Zoom Meeting Screenshot
May 2021: For our May meeting, Doris Reed (above, lower center) discussed her research tactics spanning over 20 years, searching for her 4th-great grandmother, Penelope Gregg. Searching local courthouse records, online sources at Ancestry and FamilySearch, family contacts, and DNA matches, Doris was able to dismiss the original maiden name (Catt) that she discovered for Penelope and zero in on a different family name, Edmonson, that she discovered quite by accident. And that was the key! In her presentation, Doris stressed the point that in our genealogical research, we have to look everywhere for the elusive records.

Photo Provided
April 2021: Our April meeting was a planning session in which we discussed possible projects for our society and upcoming speakers for monthly meetings. One member suggested a project to document the naturalizations of Scott County residents that could be found in county court orders. Sarah Baston also presented a short program about her John Whitney line which she traced to their arrival in Barren County from South Carolina in the early 1800s. Shown above are John and Mary Ellen (Harston) Jewell. Mary Ellen was a great-granddaughter of John Whitney, and she and Sarah are first cousins, three times removed (1C, 3R).

Zoom Meeting Screenshot
March 2021: Our annual Show-and-Tell meeting in March featured quite a few artifacts connected to our ancestors and some interesting stories that told of the significance to the families. We saw a demitasse cup with a close family connection; an interesting booklet from 1924 commemorating Georgetown's sesquicentennial which mentioned people living in the town and businesses in operation; and an old spelling book from over a century ago. Also shared was a spinning wheel reminiscent of days gone by; a pendant honoring Robert F. Kennedy and Martin Luther King, Jr., which will be a treasured by future generations; and a chalk box containing remnants used when a grandfather was a school teacher. One person displayed plates from a 1930s Pennsylvania tavern passed down through the family; and we saw a grandmother's Belleek china from Ireland that prompted a new collector in the family. One member shared stories from her trip to Sadieville, and the final artifact was a pewter teapot and a heartfelt story of its connection to a deceased sibling.
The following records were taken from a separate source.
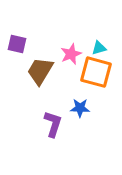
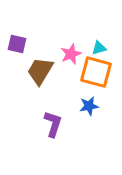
blue star: moved 9 px right, 2 px up; rotated 12 degrees counterclockwise
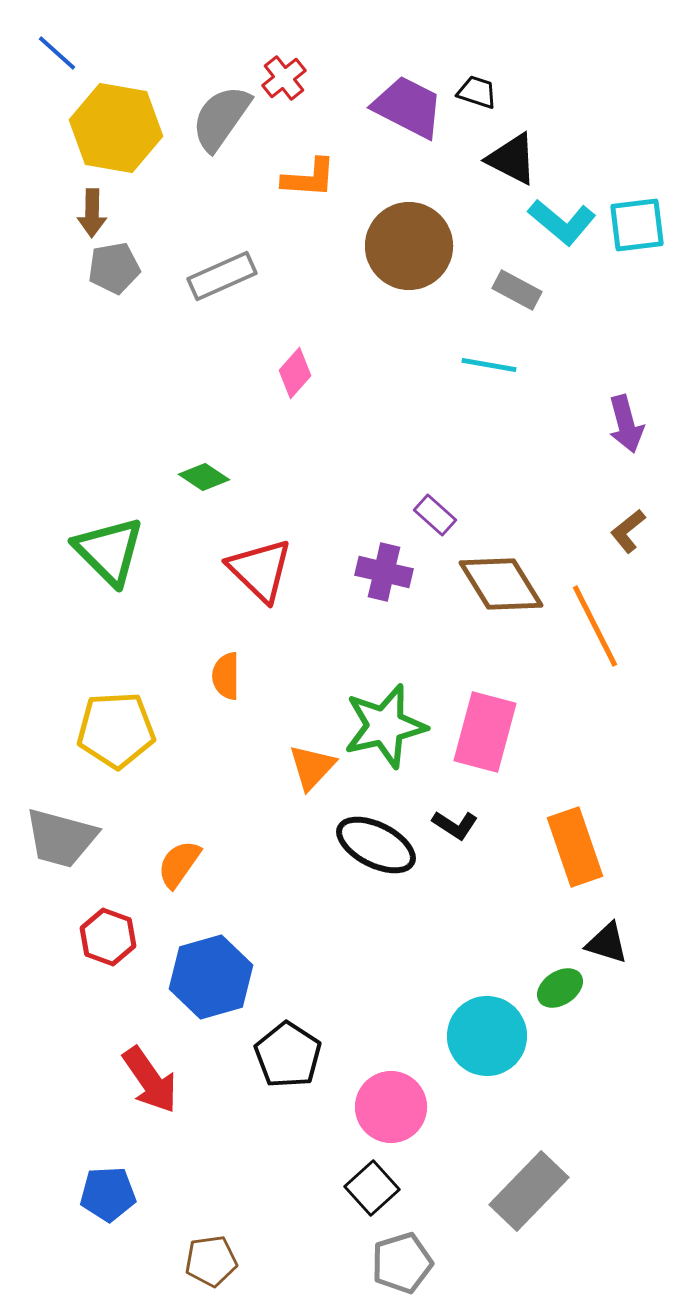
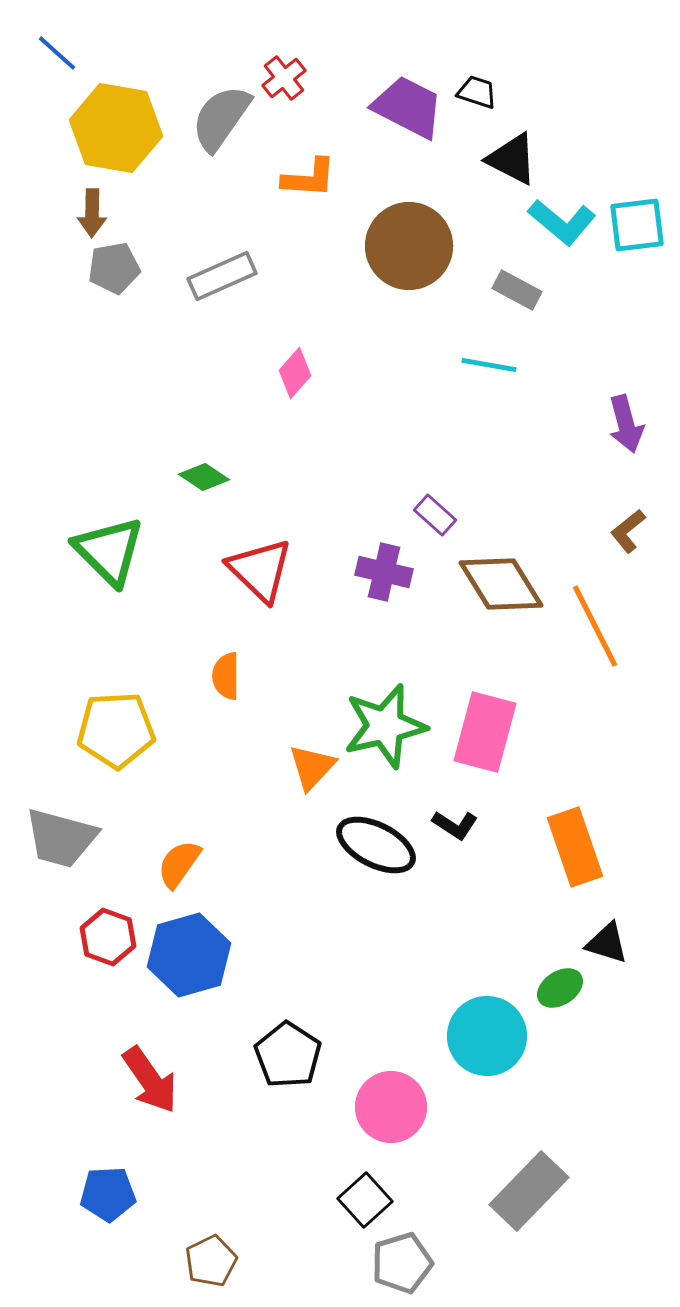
blue hexagon at (211, 977): moved 22 px left, 22 px up
black square at (372, 1188): moved 7 px left, 12 px down
brown pentagon at (211, 1261): rotated 18 degrees counterclockwise
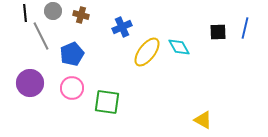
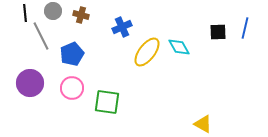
yellow triangle: moved 4 px down
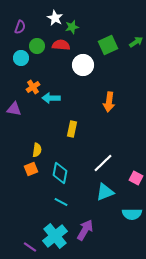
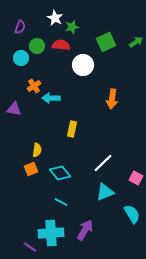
green square: moved 2 px left, 3 px up
orange cross: moved 1 px right, 1 px up
orange arrow: moved 3 px right, 3 px up
cyan diamond: rotated 50 degrees counterclockwise
cyan semicircle: rotated 120 degrees counterclockwise
cyan cross: moved 4 px left, 3 px up; rotated 35 degrees clockwise
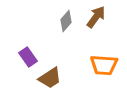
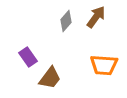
brown trapezoid: rotated 20 degrees counterclockwise
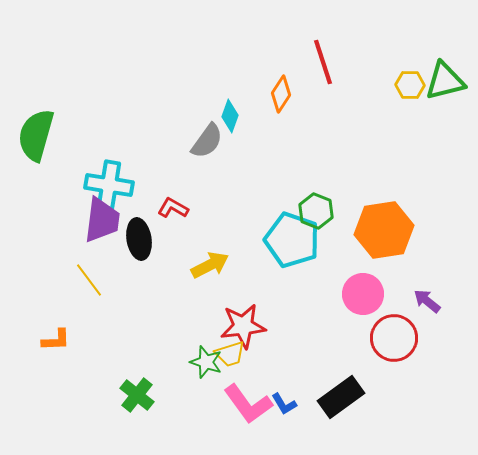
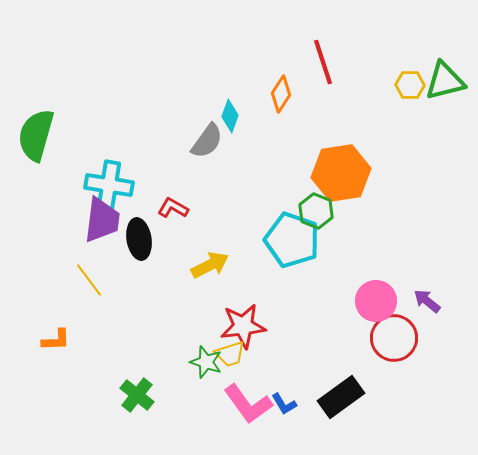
orange hexagon: moved 43 px left, 57 px up
pink circle: moved 13 px right, 7 px down
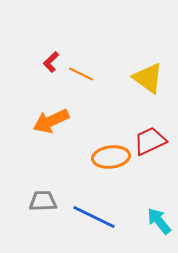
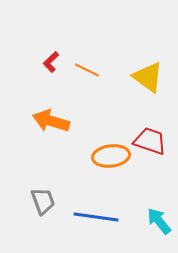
orange line: moved 6 px right, 4 px up
yellow triangle: moved 1 px up
orange arrow: rotated 42 degrees clockwise
red trapezoid: rotated 44 degrees clockwise
orange ellipse: moved 1 px up
gray trapezoid: rotated 72 degrees clockwise
blue line: moved 2 px right; rotated 18 degrees counterclockwise
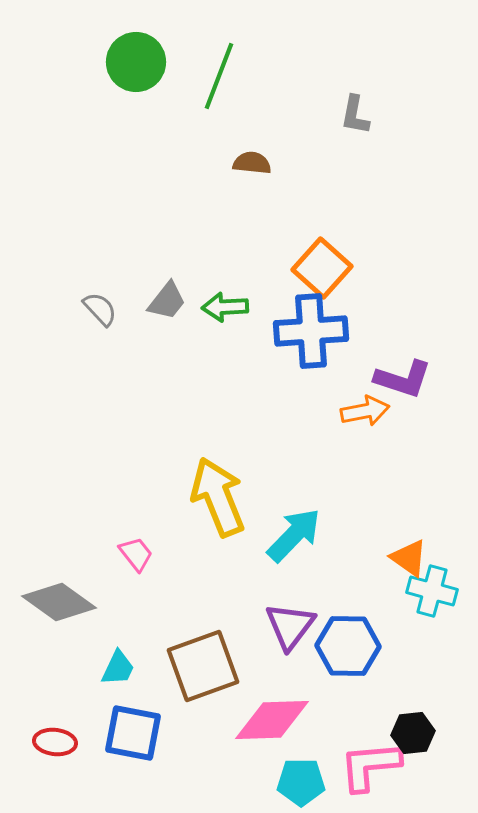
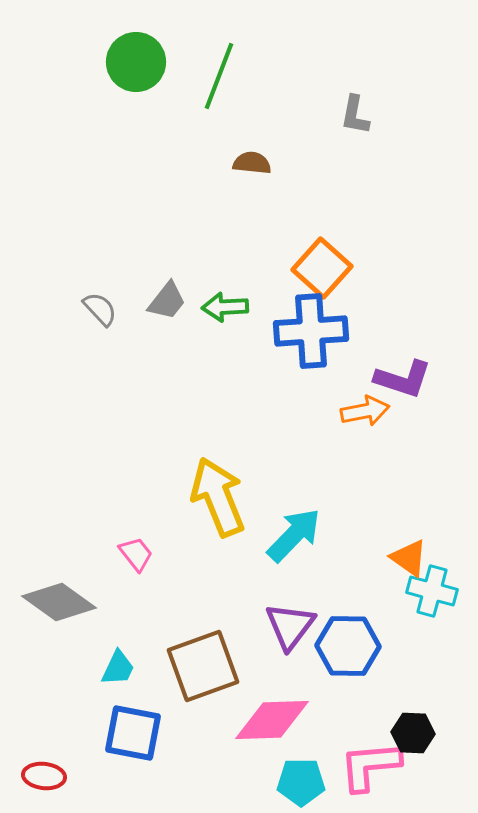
black hexagon: rotated 9 degrees clockwise
red ellipse: moved 11 px left, 34 px down
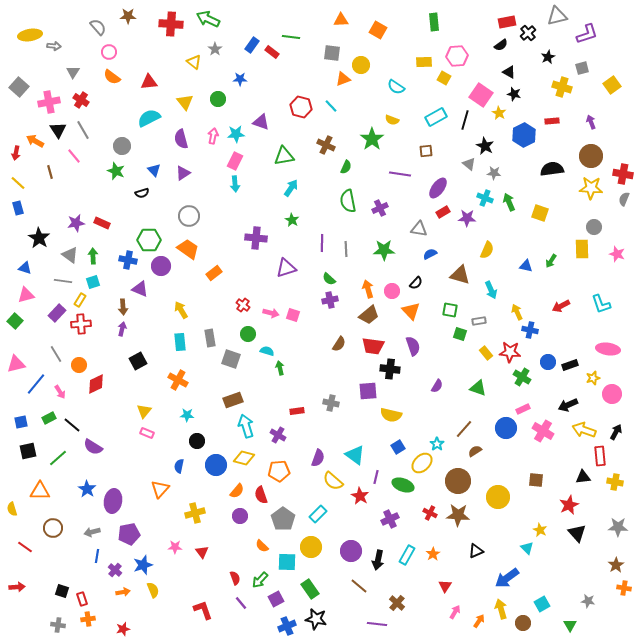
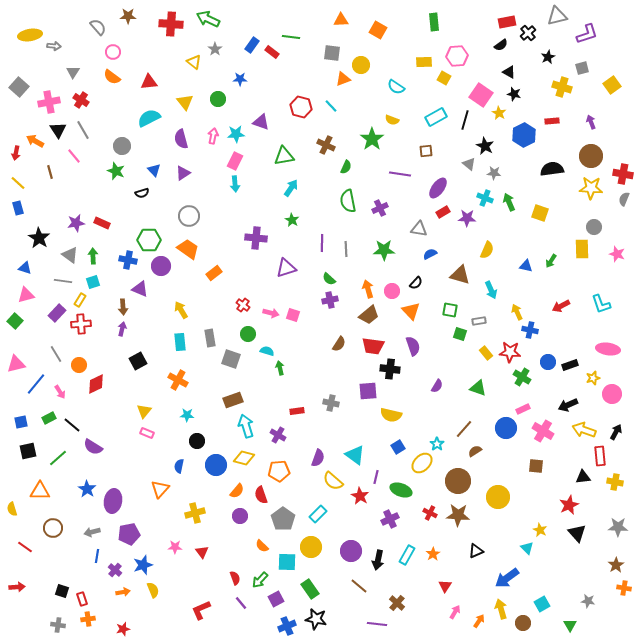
pink circle at (109, 52): moved 4 px right
brown square at (536, 480): moved 14 px up
green ellipse at (403, 485): moved 2 px left, 5 px down
red L-shape at (203, 610): moved 2 px left; rotated 95 degrees counterclockwise
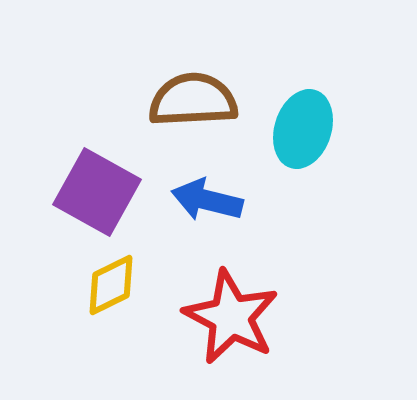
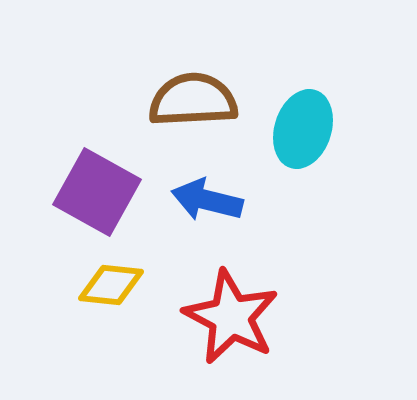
yellow diamond: rotated 32 degrees clockwise
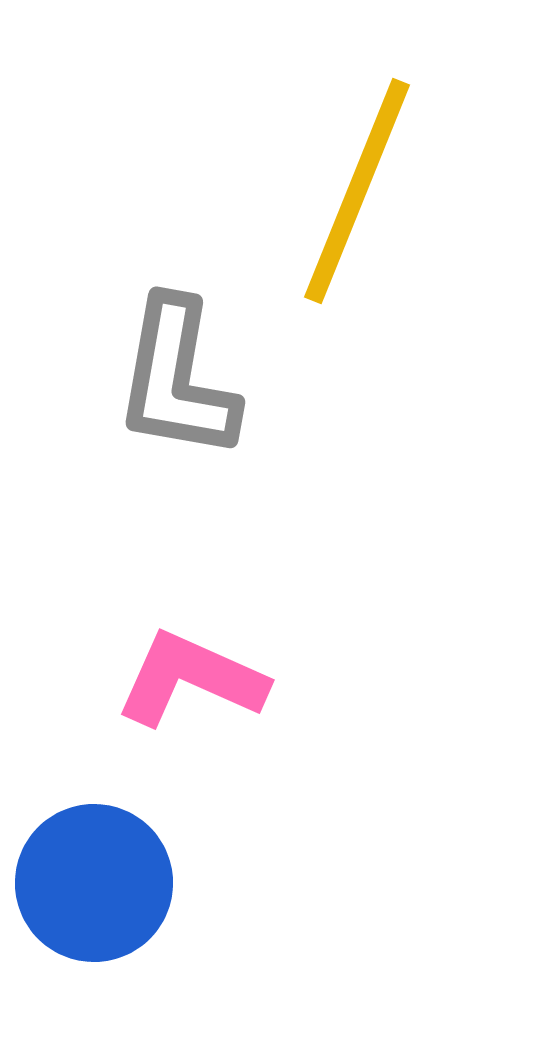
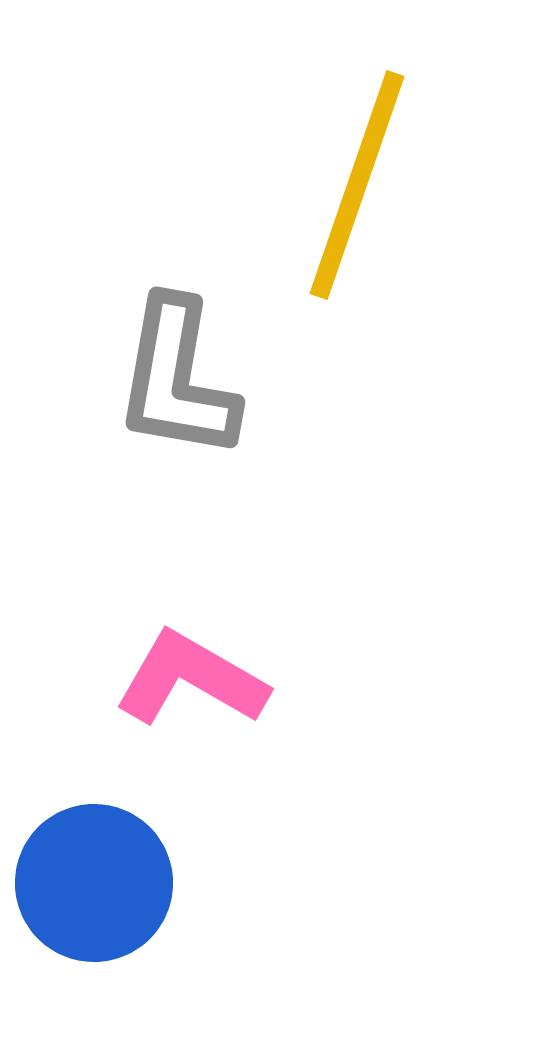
yellow line: moved 6 px up; rotated 3 degrees counterclockwise
pink L-shape: rotated 6 degrees clockwise
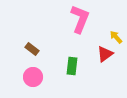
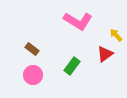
pink L-shape: moved 2 px left, 2 px down; rotated 100 degrees clockwise
yellow arrow: moved 2 px up
green rectangle: rotated 30 degrees clockwise
pink circle: moved 2 px up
This was one of our best Show-and-Tell meetings over the years and it stressed the importance of family possessions passed down through generations.

Zoom Screenshot
February 2021: In our February meeting, Dr. Anissa Penn Davis, a lifelong educator, talked about the importance of public speaking. Using examples from President Lincoln's and Dr. Martin Luther King, Jr.'s historic speeches, Davis explained how she brings together elements of history and genealogy when teaching middle school children. We learned about Anissa's connection to Union General John Buford, Jr., a distinguished tactician during the Battle of Gettysburg in the summer of 1863. Buford died later that year at age 37 and is buried at West Point, NY. Buford's children, James and Patti, are buried in Georgetown Cemetery.

Zoom Screenshot
January 2021: We kicked off 2021 with Bradley Clifton's presentation entitled, "Furthering Your Education in Genealogy." He discussed some programs available through Utah's Salt Lake Community College. Bradley recently completed a program that included four core areas of study including Introduction to High-Tech Genealogy, Writing Life Stories, Tracing Immigrant Origins and Genealogy and Family History Writing. He also highlighted other programs through Boston University and Legacy Family Tree Webinars. His program presented many options for expanding our research skills. Our thanks to Bradley!